Email updates

Keep up to date with the latest news and content from IJHG and BioMed Central.

Open Access Research

Detection of arbitrarily-shaped clusters using a neighbor-expanding approach: A case study on murine typhus in South Texas

Zhijun Yao1*, Junmei Tang2 and F Benjamin Zhan3

Author Affiliations

1 Texas Center for Geographic Information Science, Department of Geography, Texas State University-San Marcos, 601 University Drive, San Marcos, TX, 78666, USA

2 The Department of Geography and Environmental Systems, University of Maryland, Baltimore County, 1000 Hilltop Circle, Baltimore, MD, 21250, USA

3 School of Resource and Environmental Science, Wuhan University, Wuhan, 430079, China

For all author emails, please log on.

International Journal of Health Geographics 2011, 10:23  doi:10.1186/1476-072X-10-23

Published: 31 March 2011

Abstract

Background

Kulldorff's spatial scan statistic has been one of the most widely used statistical methods for automatic detection of clusters in spatial data. One limitation of this method lies in the fact that it has to rely on scan windows with predefined shapes in the search process, and therefore it cannot detect cluster with arbitrary shapes. We employ a new neighbor-expanding approach and introduce two new algorithms to detect cluster with arbitrary shapes in spatial data. These two algorithms are called the maximum-likelihood-first (MLF) algorithm and non-greedy growth (NGG) algorithm. We then compare the performance of these two new algorithms with the spatial scan statistic (SaTScan), Tango's flexibly shaped spatial scan statistic (FlexScan), and Duczmal's simulated annealing (SA) method using two datasets. Furthermore, we utilize the methods to examine clusters of murine typhus cases in South Texas from 1996 to 2006.

Result

When compared with the SaTScan and FlexScan method, the two new algorithms were more flexible and sensitive in detecting the clusters with arbitrary shapes in the test datasets. Clusters detected by the MLF algorithm are statistically more significant than those detected by the NGG algorithm. However, the NGG algorithm appears to be more stable when there are no extreme cluster patterns in the data.
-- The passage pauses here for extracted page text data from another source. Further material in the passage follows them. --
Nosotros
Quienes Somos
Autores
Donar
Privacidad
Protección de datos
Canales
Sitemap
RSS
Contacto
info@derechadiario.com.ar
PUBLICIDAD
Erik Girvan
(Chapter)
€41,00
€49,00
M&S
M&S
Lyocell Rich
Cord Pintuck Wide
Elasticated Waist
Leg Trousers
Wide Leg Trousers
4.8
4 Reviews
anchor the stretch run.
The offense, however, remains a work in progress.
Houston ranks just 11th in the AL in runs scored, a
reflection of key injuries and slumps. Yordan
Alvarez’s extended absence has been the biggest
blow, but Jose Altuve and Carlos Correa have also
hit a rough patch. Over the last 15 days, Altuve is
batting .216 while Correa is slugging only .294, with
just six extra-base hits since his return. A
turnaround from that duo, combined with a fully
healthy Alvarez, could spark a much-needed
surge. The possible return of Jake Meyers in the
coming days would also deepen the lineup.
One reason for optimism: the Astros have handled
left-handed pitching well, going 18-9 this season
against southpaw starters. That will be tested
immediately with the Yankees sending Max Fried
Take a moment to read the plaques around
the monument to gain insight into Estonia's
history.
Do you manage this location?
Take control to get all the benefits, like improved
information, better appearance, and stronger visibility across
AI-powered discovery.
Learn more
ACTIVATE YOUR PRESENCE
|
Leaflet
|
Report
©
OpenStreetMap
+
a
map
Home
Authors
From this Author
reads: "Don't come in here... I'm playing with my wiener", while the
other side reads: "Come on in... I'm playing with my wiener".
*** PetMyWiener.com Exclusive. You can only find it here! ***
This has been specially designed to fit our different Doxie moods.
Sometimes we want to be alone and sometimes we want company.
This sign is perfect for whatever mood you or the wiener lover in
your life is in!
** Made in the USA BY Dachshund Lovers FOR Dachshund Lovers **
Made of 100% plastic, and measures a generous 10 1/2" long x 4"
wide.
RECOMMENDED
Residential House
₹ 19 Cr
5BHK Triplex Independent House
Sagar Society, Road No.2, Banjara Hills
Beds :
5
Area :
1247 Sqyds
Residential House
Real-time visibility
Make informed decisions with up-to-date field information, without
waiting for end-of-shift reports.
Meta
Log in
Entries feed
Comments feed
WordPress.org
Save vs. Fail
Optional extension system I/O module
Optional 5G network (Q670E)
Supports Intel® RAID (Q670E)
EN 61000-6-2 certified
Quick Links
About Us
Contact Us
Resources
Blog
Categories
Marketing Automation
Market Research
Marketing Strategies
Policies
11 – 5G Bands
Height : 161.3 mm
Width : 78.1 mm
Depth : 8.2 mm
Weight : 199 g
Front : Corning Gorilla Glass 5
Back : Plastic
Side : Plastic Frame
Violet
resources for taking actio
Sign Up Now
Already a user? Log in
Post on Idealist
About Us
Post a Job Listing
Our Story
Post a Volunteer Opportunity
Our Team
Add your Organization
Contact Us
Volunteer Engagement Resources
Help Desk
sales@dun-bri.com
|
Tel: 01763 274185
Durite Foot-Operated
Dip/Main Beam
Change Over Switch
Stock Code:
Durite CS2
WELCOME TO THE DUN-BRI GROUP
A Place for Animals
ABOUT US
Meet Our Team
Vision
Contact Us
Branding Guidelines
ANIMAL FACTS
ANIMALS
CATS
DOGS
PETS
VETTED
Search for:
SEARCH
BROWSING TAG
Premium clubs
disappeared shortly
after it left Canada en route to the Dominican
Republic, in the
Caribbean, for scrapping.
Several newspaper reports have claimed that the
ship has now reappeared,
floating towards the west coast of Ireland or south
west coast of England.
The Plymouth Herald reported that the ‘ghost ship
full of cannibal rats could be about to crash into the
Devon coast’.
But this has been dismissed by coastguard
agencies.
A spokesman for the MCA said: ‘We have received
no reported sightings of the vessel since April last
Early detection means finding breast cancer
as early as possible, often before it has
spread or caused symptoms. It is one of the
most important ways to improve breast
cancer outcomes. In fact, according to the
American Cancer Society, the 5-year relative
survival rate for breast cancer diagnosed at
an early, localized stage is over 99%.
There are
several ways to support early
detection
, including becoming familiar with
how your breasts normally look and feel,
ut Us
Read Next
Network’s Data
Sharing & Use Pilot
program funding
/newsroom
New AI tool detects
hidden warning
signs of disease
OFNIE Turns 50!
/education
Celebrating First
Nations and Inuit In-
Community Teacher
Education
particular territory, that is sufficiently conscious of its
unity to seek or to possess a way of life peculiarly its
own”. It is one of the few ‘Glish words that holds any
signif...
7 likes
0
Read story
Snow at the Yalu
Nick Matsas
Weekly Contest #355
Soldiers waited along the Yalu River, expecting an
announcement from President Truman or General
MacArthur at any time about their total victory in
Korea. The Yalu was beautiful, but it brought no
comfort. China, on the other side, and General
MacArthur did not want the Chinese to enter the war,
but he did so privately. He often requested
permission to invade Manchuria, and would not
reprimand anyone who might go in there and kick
For the murine typhus data in South Texas, a large portion of the detected clusters were located in coastal counties where environmental conditions and socioeconomic status of some population groups were at a disadvantage when compared with those in other counties with no clusters of murine typhus cases.

Conclusion

The two new algorithms are effective in detecting the location and boundary of spatial clusters with arbitrary shapes. Additional research is needed to better understand the etiology of the concentration of murine typhus cases in some counties in south Texas.